Before I saw Philomena on Sunday afternoon, I attended The Loft, the community of faith Amy and I have been a part of since moving to Los Angeles in April. As it was the first Sunday of Advent, we began a series in which we will consider the implications of Jesus’ peculiar birth narrative on the way we live in and move through our world. We started by talking about notions of power and control and what it means for us to celebrate God’s incarnation as a baby born in a barn. I don’t want to go on at length here, but it should suffice to say that the birth narrative we celebrate should turn our notions of power and control upside down. In the film, Sixsmith and Philomena embody two different versions of power and control and how we might exercise them when faced with an unjust system. Sixsmith would, so to speak, burn it to the ground without considering what other system(s) would take its place. On the other hand, Philomena perseveres in her own individual and corporal expressions of faith until she can forgive the institution for the ways in which it wronged her. At the same time, after forgiving the community for its sins against her, she ultimately allows Sixsmith to expose those injustices in narrative fashion.
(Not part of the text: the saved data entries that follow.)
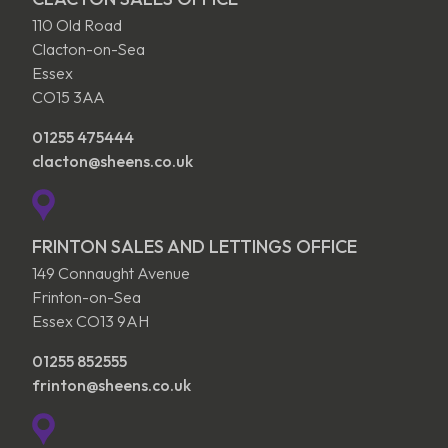
110 Old Road
Clacton-on-Sea
Essex
CO15 3AA
01255 475444
clacton@sheens.co.uk
FRINTON SALES AND LETTINGS OFFICE
149 Connaught Avenue
Frinton-on-Sea
Essex CO13 9AH
01255 852555
frinton@sheens.co.uk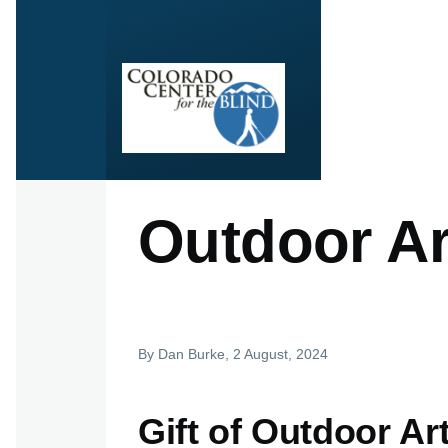
Skip to main content
Outdoor Ar
By
Dan Burke
, 2 August, 2024
Gift of Outdoor A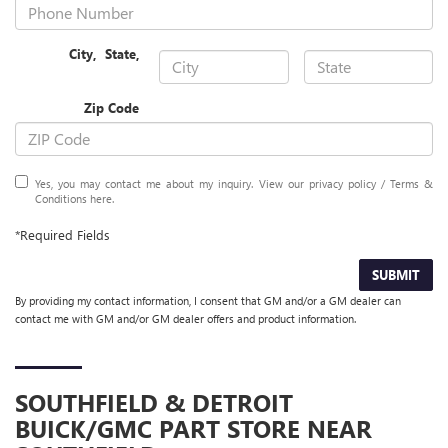
City
,
State
,
Zip Code
Yes, you may contact me about my inquiry. View our privacy policy / Terms &
Conditions
here
.
*Required Fields
SUBMIT
By providing my contact information, I consent that GM and/or a GM dealer can
contact me with GM and/or GM dealer offers and product information.
SOUTHFIELD & DETROIT
BUICK/GMC
PART STORE NEAR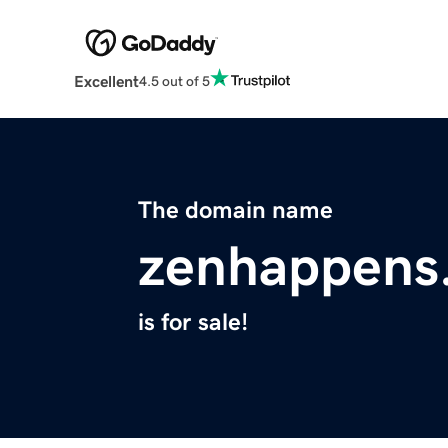
Excellent
4.5 out of 5
The domain name
zenhappens
is for sale!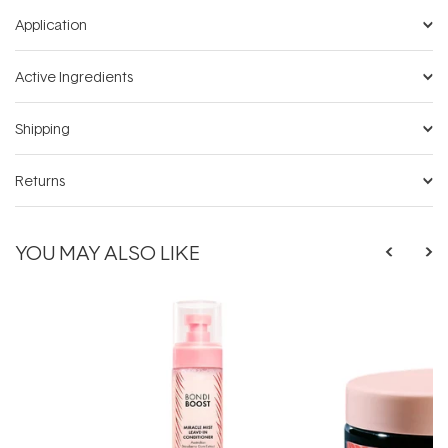
Application
Active Ingredients
Shipping
Returns
YOU MAY ALSO LIKE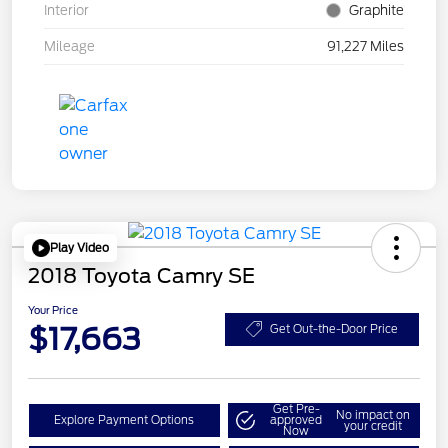
Interior
Graphite
Mileage
91,227 Miles
Play Video
2018 Toyota Camry SE
Your Price
$17,663
Get Out-the-Door Price
Get Pre-
No impact on
Explore Payment Options
approved
your credit
Now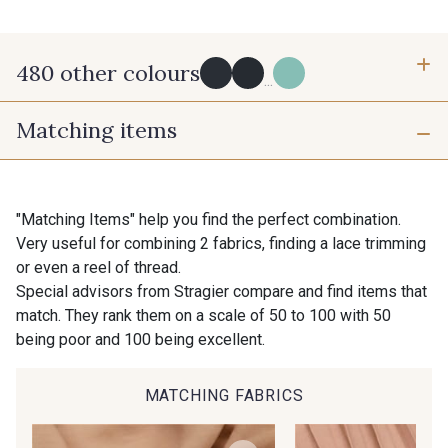
480 other colours
...
Matching items
Y0091 - Y0091
09882 - 09882
Gift: 10% off your order!
Is sewing your way to unwind?
Do you have a passion for beautiful fabrics?
09700 - Noir
Y0092 - Y0092
"Matching Items" help you find the perfect combination.
Every week, receive a touch of inspiration, new
Very useful for combining 2 fabrics, finding a lace trimming
arrivals, and exclusive offers straight to your
or even a reel of thread.
inbox.
00414 - 00414
09686 - 09686
Special advisors from Stragier compare and find items that
match. They rank them on a scale of 50 to 100 with 50
Subscribe to the newsletter
being poor and 100 being excellent.
09870 - 09870
09824 - 09824
MATCHING FABRICS
09984 - 09984
09971 - 09971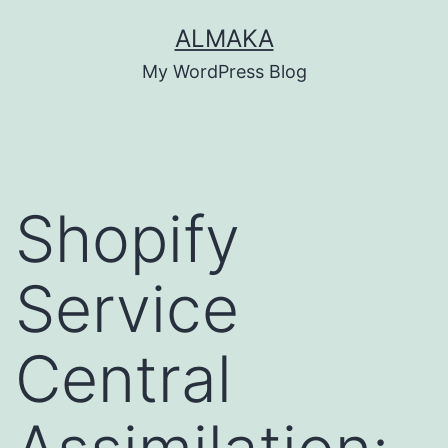
Skip
ALMAKA
to
My WordPress Blog
content
Shopify
Service
Central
Philomena’s is a strength-in-weakness…a sort of vulnerability.
At the screening that I attended, audiences clapped, laughed, or sent up muted cheers when Sixsmith accosted Sister Hildegaard, telling her that, were Jesus present, he would probably flip her out of her wheelchair and refuse to help her up. However, they fell silent at Philomena’s kind, loving act of forgiveness, which clearly shames Sixsmith and renders Hildegaard mute. Watching Philomena and taking in the audience reaction around me, I was reminded: “‘[…My] thoughts are not your thoughts, nor are your ways my ways,’ says the Lord.”
Philomena (98 mins) is rated PG-13 on appeal for some strong language, thematic elements, and sexual references and is currently in theaters. It’s a must-see.